Could you give back exactly the lines below from the one with "and services. Here is a list of the main" through the one with "importance of structured", without a single picture?
- - -
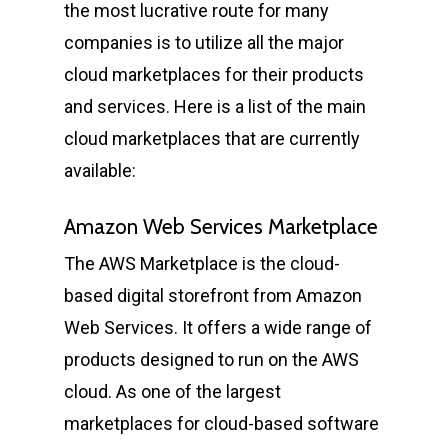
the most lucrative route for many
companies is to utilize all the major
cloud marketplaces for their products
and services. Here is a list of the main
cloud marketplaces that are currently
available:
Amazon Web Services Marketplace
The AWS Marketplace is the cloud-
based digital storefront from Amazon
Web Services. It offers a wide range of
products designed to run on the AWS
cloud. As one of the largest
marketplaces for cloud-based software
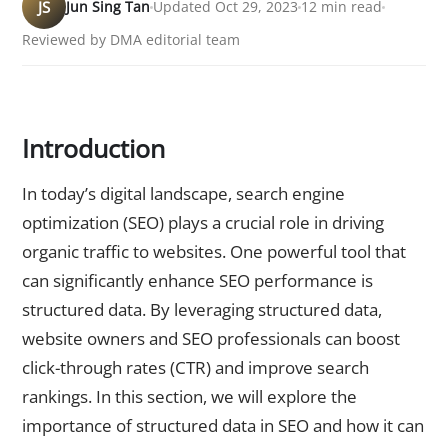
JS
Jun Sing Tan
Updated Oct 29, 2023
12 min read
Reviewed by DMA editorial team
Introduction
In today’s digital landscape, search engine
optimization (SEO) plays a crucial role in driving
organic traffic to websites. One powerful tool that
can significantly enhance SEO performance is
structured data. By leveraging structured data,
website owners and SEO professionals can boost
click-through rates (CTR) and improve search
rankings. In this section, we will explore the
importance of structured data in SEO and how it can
- - -
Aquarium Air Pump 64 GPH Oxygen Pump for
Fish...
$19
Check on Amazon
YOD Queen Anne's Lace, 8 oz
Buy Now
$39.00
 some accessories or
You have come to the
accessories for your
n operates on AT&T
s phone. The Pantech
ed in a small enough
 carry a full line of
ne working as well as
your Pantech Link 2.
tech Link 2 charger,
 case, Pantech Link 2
- - -
- **Answer**
and services. Here is a list of the main
cloud marketplaces that are currently
available:
Amazon Web Services Marketplace
The AWS Marketplace is the cloud-
based digital storefront from Amazon
Web Services. It offers a wide range of
products designed to run on the AWS
cloud. As one of the largest
marketplaces for cloud-based software
JS
Jun Sing Tan
Updated Oct 29, 2023
12 min read
Reviewed by DMA editorial team
Introduction
In today’s digital landscape, search engine
optimization (SEO) plays a crucial role in driving
organic traffic to websites. One powerful tool that
can significantly enhance SEO performance is
structured data. By leveraging structured data,
website owners and SEO professionals can boost
click-through rates (CTR) and improve search
rankings. In this section, we will explore the
importance of structured data in SEO and how it can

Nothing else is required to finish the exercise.